TCP Blackbox Recorder
ClosedPublic

Authored by jtl on Jun 7 2017, 10:28 PM.

Details

Summary

This is the blackbox recorder code we discussed in the transport session at the BSDCan Developer Summit.

It allows you to capture events on a TCP connection in a ring buffer. It stores metadata with the event. It optionally stores the TCP header associated with an event (if the event is associated with a packet) and also optionally stores information on the sockets.

It supports setting a log ID on a TCP connection and using this to correlate multiple connections that share a common log ID.

You can program the system to put the connections in different modes. If we are doing a coordinated test with a particular connection, we may tell the system to put it in mode 4 (continuous dump). Or, if we just want to monitor for errors, we can put it in mode 1 (ring buffer) and dump all the ring buffers associated with the connection ID when we receive an error signal for that connection ID. You can set a default mode that will be applied to a particular ratio of incoming connections. You can also manually set a mode using a socket option.

Also, this is a fairly simplistic example, since it only provides the most basic of probes. @rrs has added quite an abundance of probes in his work.

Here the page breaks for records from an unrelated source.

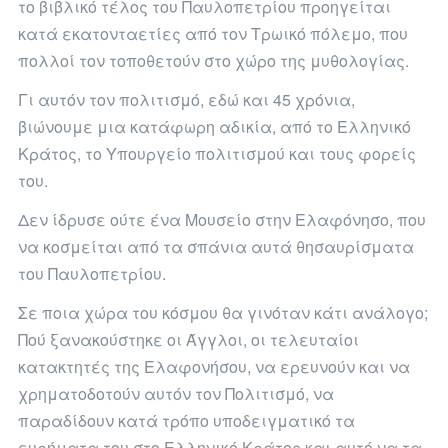
το βιβλικό τέλος του Παυλοπετρίου προηγείται
κατά εκατονταετίες από τον Τρωικό πόλεμο, που
πολλοί τον τοποθετούν στο χώρο της μυθολογίας.
Γι αυτόν τον πολιτισμό, εδώ και 45 χρόνια,
βιώνουμε μια κατάφωρη αδικία, από το Ελληνικό
Κράτος, το Υπουργείο πολιτισμού και τους φορείς
του.
Δεν ίδρυσε ούτε ένα Μουσείο στην Ελαφόνησο, που
να κοσμείται από τα σπάνια αυτά θησαυρίσματα
του Παυλοπετρίου.
Σε ποια χώρα του κόσμου θα γινόταν κάτι ανάλογο;
Πού ξανακούστηκε οι Άγγλοι, οι τελευταίοι
κατακτητές της Ελαφονήσου, να ερευνούν και να
χρηματοδοτούν αυτόν τον Πολιτισμό, να
παραδίδουν κατά τρόπο υποδειγματικό τα
ευρήματα του στο Ελληνικό Κράτος και αυτό να τα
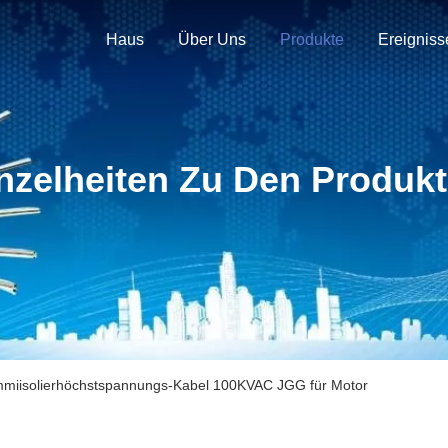
Haus
Über Uns
Produkte
Ereigniss
nzelheiten Zu Den Produk
mmiisolierhöchstspannungs-Kabel 100KVAC JGG für Motor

There is a user-space program which we plan to commit as a port. It reads data from the log device and outputs pcapng files. (Write me for a copy of the user-space program.)

Test Plan

This has been widely used in development and production at a large content provider.

Diff Detail

Repository
rS FreeBSD src repository
Lint
Automatic diff as part of commit; lint not applicable.
Unit
Automatic diff as part of commit; unit tests not applicable.
jtl created this revision.Jun 7 2017, 10:28 PM
swills added a subscriber: swills.Jun 8 2017, 2:26 PM
kbowling added inline comments.Jun 16 2017, 2:26 AM
sys/netinet/tcp_var.h
663 ↗(On Diff #29304)

Also need in xtcpcb:

	int32_t		t_logstate;		/* (s) */

and decrease spares by 1

kbowling added inline comments.Jun 16 2017, 4:20 PM
sys/dev/tcp_log/tcp_log_dev.c
469 ↗(On Diff #29304)

in another code dump you initialized wakeup_needed to false here

gnn accepted this revision.Jun 21 2017, 8:29 PM
This revision is now accepted and ready to land.Jun 21 2017, 8:29 PM
jtl updated this revision to Diff 40491.Mar 20 2018, 10:53 AM

Update to the latest Netflix sources.

Add TCP stack IDs and use them in the black box source.

Fix nits caught by @kevin.bowling_kev009.com during the review.

This revision now requires review to proceed.Mar 20 2018, 10:53 AM
jtl updated this revision to Diff 40492.Mar 20 2018, 11:02 AM

Update t_logstate handling in struct xtcpcb.

(It is used by 3rd parties, and it would help if we actually set it.)

jtl added a comment.Mar 20 2018, 11:02 AM

FYI, planning to commit in ~28 hours (and after a tinderbox build). If you have concerns, speak now.

jtl updated this revision to Diff 40493.Mar 20 2018, 11:13 AM

Copyright/SPDX updates.

jtl updated this revision to Diff 40548.Mar 21 2018, 4:02 PM

Fix compilation errors on various architectures found by tinderbox.

This revision was not accepted when it landed; it landed in state Needs Review.Mar 22 2018, 9:40 AM
This revision was automatically updated to reflect the committed changes.